Combating the growing amount of malware is becoming an ever increasing resource-intensive task requiring the deployment of even more advanced scanning capabilities. Content scanning technologies are supported on a wide variety of applications and equipment types, including large cloud-based server blades, security appliances, switches, and routers. As an alternative to using custom ASICS and equivalent hardware to perform the task of pattern matching, equipment designers can now address the need with a simplified software-based approach. Hyperscan is a software pattern matching library that fully scales Intel<sup>®</sup> architecture to deliver the highest levels of pattern matching performance for a best in class DPI (pattern matching) solution.

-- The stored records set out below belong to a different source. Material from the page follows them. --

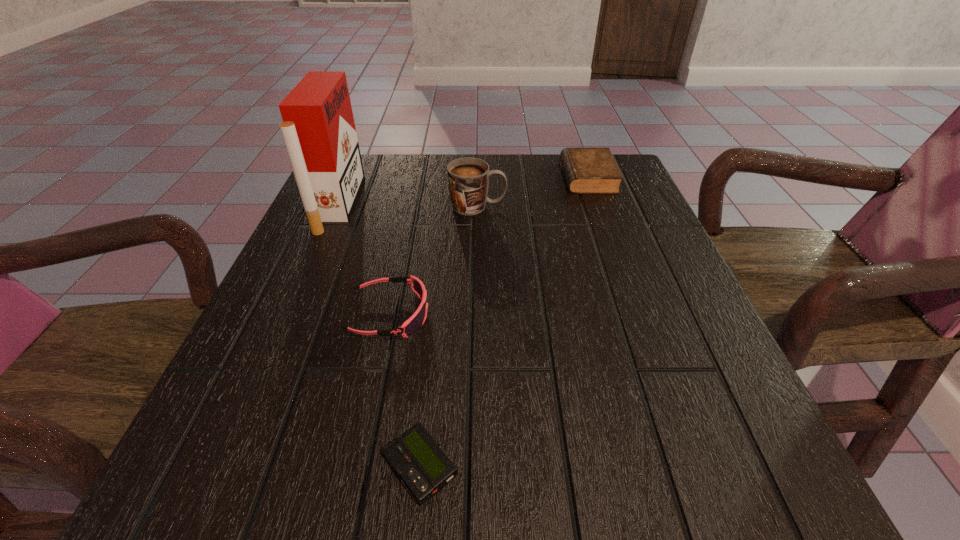 The width and height of the screenshot is (960, 540). I want to click on free space in the image that satisfies the following two spatial constraints: 1. on the front-facing side of the shortest object; 2. on the right side of the goggles, so click(358, 467). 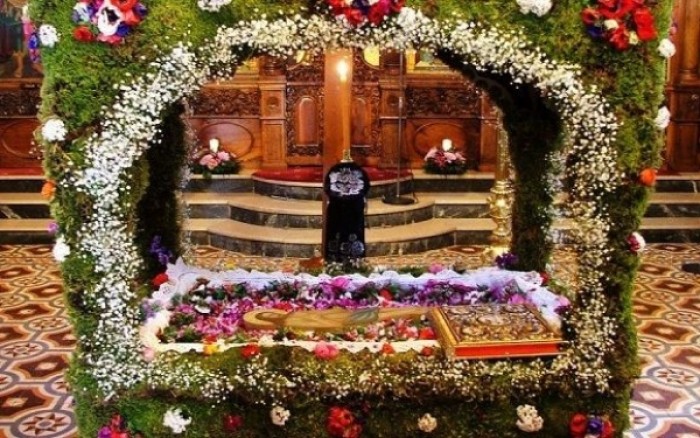 This screenshot has height=438, width=700. Identify the location of altar. (355, 116). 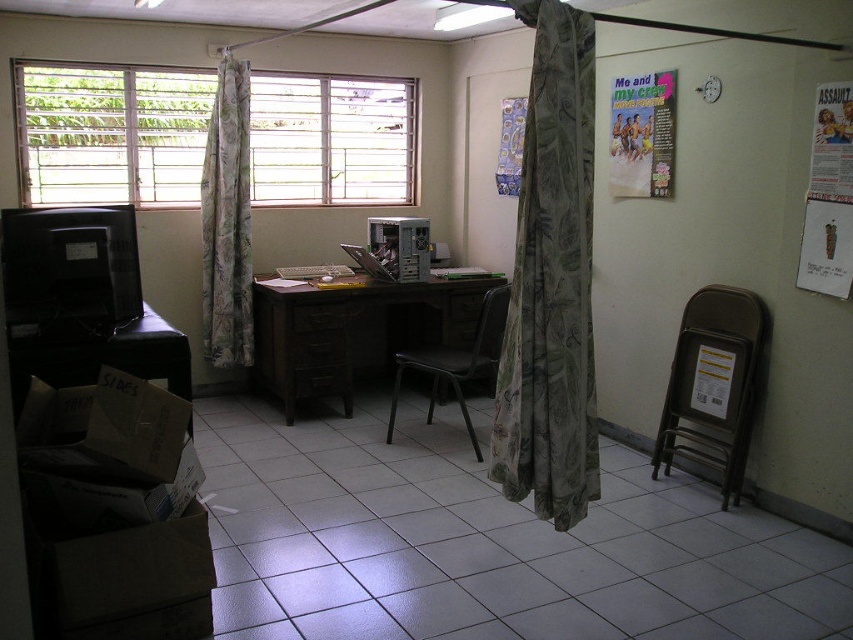 Question: Is floral fabric curtain at left further to the viewer compared to matte plastic poster at upper right?

Choices:
 (A) no
 (B) yes

Answer: (B)

Question: Estimate the real-world distances between objects in this image. Which object is closer to the brown wood drawer at center?

Choices:
 (A) paperboard poster at upper right
 (B) dark wood computer desk at center

Answer: (B)

Question: Which object appears closest to the camera in this image?

Choices:
 (A) brown cardboard box at lower left
 (B) dark wood computer desk at center

Answer: (A)

Question: Does camouflage fabric curtain at center have a greater width compared to black wood drawer at center?

Choices:
 (A) no
 (B) yes

Answer: (A)

Question: From the image, what is the correct spatial relationship of black metal chair at center in relation to brown wood drawer at center?

Choices:
 (A) below
 (B) above

Answer: (A)

Question: Which is nearer to the white textured window at upper center?

Choices:
 (A) camouflage fabric curtain at center
 (B) black metal chair at center
 (C) wooden drawer at center

Answer: (C) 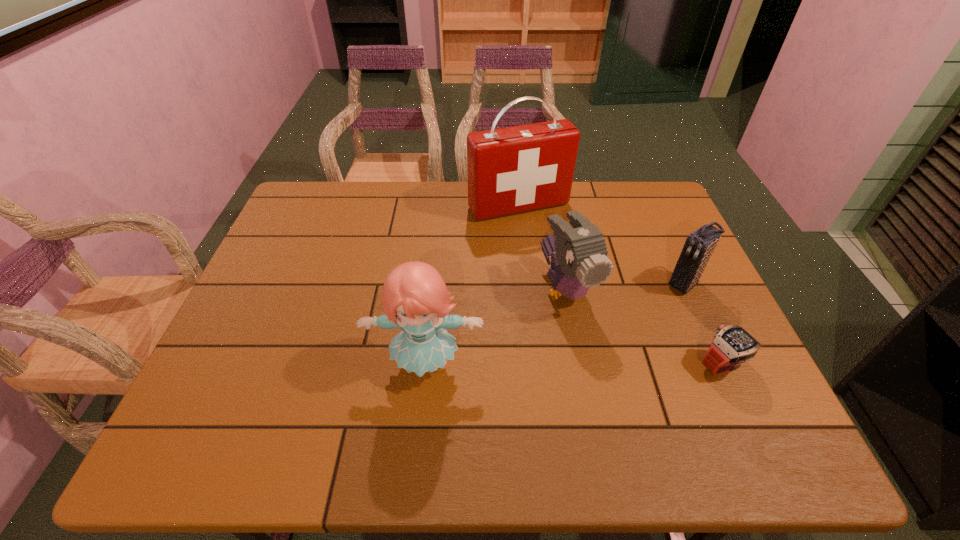 Image resolution: width=960 pixels, height=540 pixels. Identify the location of doll. pyautogui.click(x=415, y=291).

Identify the location of watch. (733, 345).

Locate an element on the screen. This screenshot has height=540, width=960. the first-aid kit is located at coordinates [x=510, y=170].

Find the location of `the farthest object`. the farthest object is located at coordinates (510, 170).

This screenshot has width=960, height=540. Find the location of `bird`. bird is located at coordinates (580, 262).

Locate an element on the screen. This screenshot has width=960, height=540. clutch bag is located at coordinates (698, 248).

Where is `vacant space located 0.170m on the left of the shortest object`? The height and width of the screenshot is (540, 960). vacant space located 0.170m on the left of the shortest object is located at coordinates click(620, 364).

The image size is (960, 540). Find the location of `vacant area situated 0.240m on the front face of the farthest object`. vacant area situated 0.240m on the front face of the farthest object is located at coordinates click(569, 275).

The height and width of the screenshot is (540, 960). I want to click on vacant space positioned on the front face of the farthest object, so click(x=558, y=256).

Locate an element on the screen. The height and width of the screenshot is (540, 960). free space located on the front face of the farthest object is located at coordinates (576, 285).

Pattern matching is used in most security applications. To drive performance and scaling, this technology typically requires purpose-built or dedicated hardware: a design approach that often leads to high development and product costs. In fact, the industry is moving away from costly, dedicated compute nodes to softwaredriven architectures using network functions virtualization (NFV) and softwaredefined networking (SDN). Intel's solution is ideal for NFV/SDN-based equipment, offering a highly flexible and scalable content inspection solution. Hyperscan performance and functionality, whether virtualized or non-virtualized, scales linearly on a per core/thread basis on Intel silicon.

This paper reviews the performance benchmark of Hyperscan running on the Intel<sup>®</sup> Atom<sup>™</sup> processor C2000 product family, providing up to 36 Gbps DPI (pattern matching) throughput: the use case was based on scanning real world HTTP traffic against a tier-1 IPS pattern database. This solution presents a compelling price/ performance position for low-end security appliances, blades, and other small form factor designs requiring advanced security functionality.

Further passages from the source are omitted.